Someone has won the Powerball, and they don’t know it.
A Circle K in Slidell, Louisiana sold a $10,000 winning Louisiana Lottery Powerball ticket to someone on February 14, 2015, and no one has yet to turn the ticket in.
Time is running out, because in less than a month, the winnings expire. If not claimed before August 13 at 5 p.m., the $10,000 will be deposited into the Lottery’s unclaimed prize fund, which is returned to players in the form of increased payouts on scratch-off games and player promotions.
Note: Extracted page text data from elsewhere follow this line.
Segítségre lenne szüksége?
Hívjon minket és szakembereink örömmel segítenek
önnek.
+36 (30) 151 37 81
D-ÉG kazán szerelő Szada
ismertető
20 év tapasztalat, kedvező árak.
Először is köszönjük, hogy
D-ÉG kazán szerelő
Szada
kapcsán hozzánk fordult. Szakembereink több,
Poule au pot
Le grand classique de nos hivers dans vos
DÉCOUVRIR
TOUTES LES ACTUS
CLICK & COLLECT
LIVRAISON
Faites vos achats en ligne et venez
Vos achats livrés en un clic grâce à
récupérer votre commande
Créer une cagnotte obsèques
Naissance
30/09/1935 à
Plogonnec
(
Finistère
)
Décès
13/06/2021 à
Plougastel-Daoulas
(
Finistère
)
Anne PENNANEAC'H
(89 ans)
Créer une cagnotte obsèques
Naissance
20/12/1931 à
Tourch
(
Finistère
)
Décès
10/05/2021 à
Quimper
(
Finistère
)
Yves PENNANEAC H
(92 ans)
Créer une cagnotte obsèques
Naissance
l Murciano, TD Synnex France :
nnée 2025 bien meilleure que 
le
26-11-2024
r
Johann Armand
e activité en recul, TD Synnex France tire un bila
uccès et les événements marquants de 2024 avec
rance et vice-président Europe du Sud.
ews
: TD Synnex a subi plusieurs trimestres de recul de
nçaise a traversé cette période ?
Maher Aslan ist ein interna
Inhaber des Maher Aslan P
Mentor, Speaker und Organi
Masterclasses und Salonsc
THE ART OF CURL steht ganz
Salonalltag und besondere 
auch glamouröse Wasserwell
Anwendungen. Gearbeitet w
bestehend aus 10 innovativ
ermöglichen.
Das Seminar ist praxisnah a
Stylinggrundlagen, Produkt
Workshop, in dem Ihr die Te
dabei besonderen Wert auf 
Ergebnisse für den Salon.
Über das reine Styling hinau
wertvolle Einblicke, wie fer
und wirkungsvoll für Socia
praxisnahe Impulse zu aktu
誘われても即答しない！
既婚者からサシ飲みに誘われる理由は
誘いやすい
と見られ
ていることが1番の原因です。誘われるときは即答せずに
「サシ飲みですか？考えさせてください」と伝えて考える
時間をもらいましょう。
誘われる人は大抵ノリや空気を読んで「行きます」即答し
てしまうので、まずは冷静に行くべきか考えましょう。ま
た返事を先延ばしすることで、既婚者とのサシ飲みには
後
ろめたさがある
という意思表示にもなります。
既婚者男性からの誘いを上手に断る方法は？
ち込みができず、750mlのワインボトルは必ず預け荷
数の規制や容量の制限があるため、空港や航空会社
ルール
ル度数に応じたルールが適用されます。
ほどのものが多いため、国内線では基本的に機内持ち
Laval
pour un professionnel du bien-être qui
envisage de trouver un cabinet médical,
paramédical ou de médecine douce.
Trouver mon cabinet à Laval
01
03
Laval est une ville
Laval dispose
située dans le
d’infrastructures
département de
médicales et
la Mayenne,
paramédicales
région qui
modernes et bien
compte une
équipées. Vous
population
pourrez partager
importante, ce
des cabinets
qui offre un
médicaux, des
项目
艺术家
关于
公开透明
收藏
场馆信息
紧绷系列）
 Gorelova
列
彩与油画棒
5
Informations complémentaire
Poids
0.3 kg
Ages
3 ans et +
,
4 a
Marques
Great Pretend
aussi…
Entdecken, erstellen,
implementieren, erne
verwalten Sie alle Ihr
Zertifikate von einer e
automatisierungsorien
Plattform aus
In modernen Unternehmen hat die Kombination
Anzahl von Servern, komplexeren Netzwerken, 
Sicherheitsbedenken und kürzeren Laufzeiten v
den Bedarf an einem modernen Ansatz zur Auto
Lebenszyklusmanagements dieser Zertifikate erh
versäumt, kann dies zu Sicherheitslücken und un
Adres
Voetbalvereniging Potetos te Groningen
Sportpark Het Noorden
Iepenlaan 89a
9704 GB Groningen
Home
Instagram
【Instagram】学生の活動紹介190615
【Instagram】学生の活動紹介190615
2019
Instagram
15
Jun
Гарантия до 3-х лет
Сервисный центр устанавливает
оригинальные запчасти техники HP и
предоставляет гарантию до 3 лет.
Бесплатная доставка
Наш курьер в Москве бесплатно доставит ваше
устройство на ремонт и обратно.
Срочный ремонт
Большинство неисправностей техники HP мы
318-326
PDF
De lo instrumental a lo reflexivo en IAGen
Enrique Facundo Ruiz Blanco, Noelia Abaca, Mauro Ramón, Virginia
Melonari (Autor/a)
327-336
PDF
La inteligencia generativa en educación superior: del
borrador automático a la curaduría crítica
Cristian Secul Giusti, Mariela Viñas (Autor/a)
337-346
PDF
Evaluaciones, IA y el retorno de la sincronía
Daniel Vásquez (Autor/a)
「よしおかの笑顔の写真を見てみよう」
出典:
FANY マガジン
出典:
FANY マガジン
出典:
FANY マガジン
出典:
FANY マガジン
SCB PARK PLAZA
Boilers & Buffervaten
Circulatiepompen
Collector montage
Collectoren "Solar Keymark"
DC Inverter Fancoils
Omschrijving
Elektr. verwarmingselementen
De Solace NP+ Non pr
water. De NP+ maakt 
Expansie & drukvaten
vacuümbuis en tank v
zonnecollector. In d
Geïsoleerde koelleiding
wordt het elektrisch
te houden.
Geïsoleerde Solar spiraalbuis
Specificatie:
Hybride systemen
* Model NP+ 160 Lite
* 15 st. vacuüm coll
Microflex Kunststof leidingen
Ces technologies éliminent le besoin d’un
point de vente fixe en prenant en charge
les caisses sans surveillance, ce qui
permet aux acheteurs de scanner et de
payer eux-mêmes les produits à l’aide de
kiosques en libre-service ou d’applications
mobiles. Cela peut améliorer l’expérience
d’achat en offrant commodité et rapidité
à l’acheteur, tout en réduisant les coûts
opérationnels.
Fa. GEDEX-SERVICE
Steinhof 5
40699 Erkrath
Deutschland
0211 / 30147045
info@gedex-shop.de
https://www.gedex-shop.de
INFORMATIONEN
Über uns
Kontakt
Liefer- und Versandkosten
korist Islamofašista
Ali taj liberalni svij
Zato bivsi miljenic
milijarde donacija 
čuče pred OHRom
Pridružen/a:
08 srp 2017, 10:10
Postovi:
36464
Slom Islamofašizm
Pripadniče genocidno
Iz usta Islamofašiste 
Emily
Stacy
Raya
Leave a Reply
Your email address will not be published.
Now, if the prize was to be claimed, the winner would get it as a lump sum, but those who win big time have another option before them. They could either choose an annuity, which would provide 30 annual payments that increase over time, or choose to receive it all as a lump sum.
What’s interesting is the fact that this sort of thing happens all the time. About $2 billion in lottery prizes go unclaimed every year. Sure, a lot of people miss out on cashing in their $1 or $5 winners, but — as unlikely as it sounds — more than 300 prizes worth at least $1 million went unclaimed in 2013.
“People don’t even realize there are secondary prizes,” said Brett Jacobson, who developed an app called Lotto Lotto that alerts lottery players if they have a winning ticket.
If someone were to collect all the unclaimed lottery winnings, there are some pretty amazing things that could be purchased with that kind of money. They could get 921 Bugatti Veyron 6.4 Grand Sport Vitesse sports cars valued at $2.17 million a piece, four Airbus A380 Custom planes valued at $500 million a piece, or 2.65 million Big Mac burgers from McDonald’s in Switzerland, where they’re valued at $7.54 a piece.